|July 19, 2010||to||July 23, 2010|
The census of swans takes place annually during July on the River Thames in a ceremony known as Swan Upping. Swans are counted and marked on a 70 mile, five day journey up the River Thames.
The Swan Upping event commences on the third Monday at Sunbury and ending at Abingdon on the Friday.
The swans on the River Thames are Mute Swans (Cygnus olor). They are not actually mute, they can honk and hiss alot. Mute swans are seen in Britain all year round and are distinguished by a bright orange beak, which has a knob of black tissue on the top.
The Swan Uppers catch and check the health of the swans and their cygnets through five counties, from Sunbury-on-Thames, Middlesex, to Abingdon, Oxfordshire.

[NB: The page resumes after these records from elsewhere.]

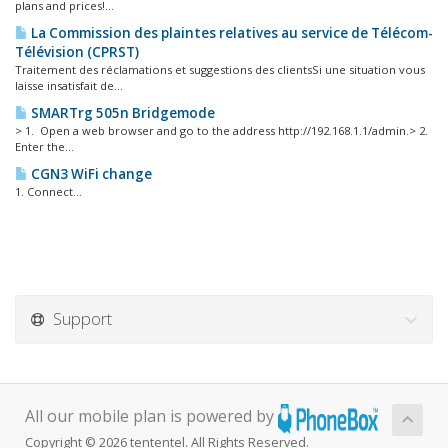
plans and prices!...
La Commission des plaintes relatives au service de Télécom-
Télévision (CPRST)
Traitement des réclamations et suggestions des clientsSi une situation vous
laisse insatisfait de...
SMARTrg 505n Bridgemode
> 1. Open a web browser and go to the address http://192.168.1.1/admin.> 2.
Enter the...
CGN3 WiFi change
1. Connect...
Support
All our mobile plan is powered by
Copyright © 2026 tententel. All Rights Reserved.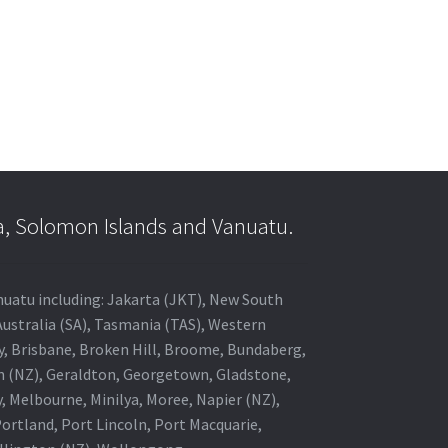
a, Solomon Islands and Vanuatu.
anuatu including: Jakarta (JKT), New South
Australia (SA), Tasmania (TAS), Western
ey, Brisbane, Broken Hill, Broome, Bundaberg,
in (NZ), Geraldton, Georgetown, Gladstone,
, Melbourne, Minilya, Moree, Napier (NZ),
rtland, Port Lincoln, Port Macquarie,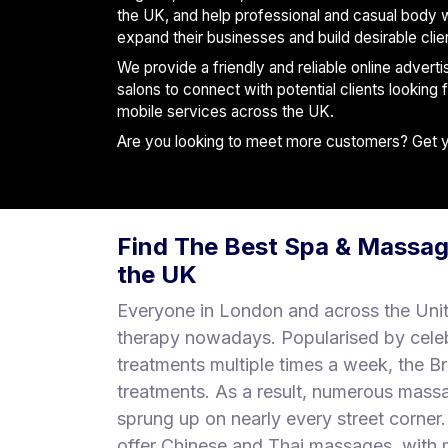
S
the UK, and help professional and casual body 
p
expand their businesses and build desirable clie
a
We provide a friendly and reliable online advert
s
salons to connect with potential clients looking
mobile services across the UK.
Treatments
Are you looking to meet more customers? Get you
S
E
A
R
Find The Best Spa & Massag
C
H
the UK
N
E
Everyone in London and across the Uni
A
therapy nowadays. Popularised by cele
R
treatments multiple times a week, the B
Y
O
treatments. As a result, numerous mass
U
sprung up on nearly every street corne
offer Chinese and Thai massages, with m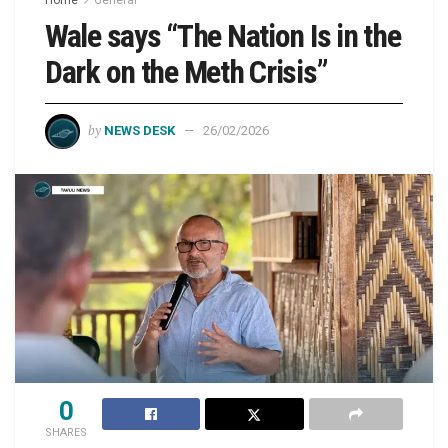
Wale says “The Nation Is in the
Dark on the Meth Crisis”
by
NEWS DESK
26/02/2026
0
SHARES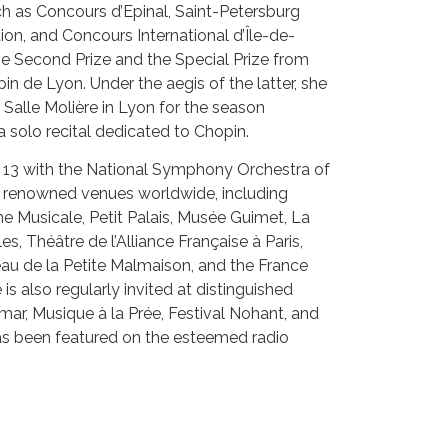
ch as Concours d’Epinal, Saint-Petersburg
on, and Concours International d’Île-de-
e Second Prize and the Special Prize from
in de Lyon. Under the aegis of the latter, she
 Salle Molière in Lyon for the season
solo recital dedicated to Chopin.
f 13 with the National Symphony Orchestra of
d renowned venues worldwide, including
ne Musicale, Petit Palais, Musée Guimet, La
es, Théâtre de l’Alliance Française à Paris,
au de la Petite Malmaison, and the France
s also regularly invited at distinguished
lmar, Musique à la Prée, Festival Nohant, and
as been featured on the esteemed radio
 Musique.
unji Kim is deeply passionate about chamber
ry Hoffman and Philippe Jaroussky.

- The ceremony of Swan Upping dates from the 12th Century when the ownership of all unmarked mute swans on certain stretches of the river Thames and its surrounding tributaries was claimed by the Crown in order to ensure an ample supply of meat for royal banquets and feasts. Swans used to be a luxury food. Today, Swan Uppers are concerned about conservation rather than the kitchen.
- The swans face a variety of perils such as being shot, attacked by dogs or getting caught up in fishing tackle.
- Royal ownership is shared with the Vintners’ and Dyers’ Companies, who were granted rights of ownership by the Crown in the 15th century. These companies were trade groups of wine merchants and cloth dyers. By being granted shared ownership it meant that a certain number of swans could be culled for the Company’s feasts as well as the royal feasts.
- The Swan Upping ceremony developed as the means by which the Crown, the Vintners and the Dyers identified their particular swans. They record the number of birds on the River and mark the new cygnets (baby swans) to show who owns them.
- Swans are no longer eaten but the practice of counting and marking the swans on the River Thames still takes place in the third week of July every year.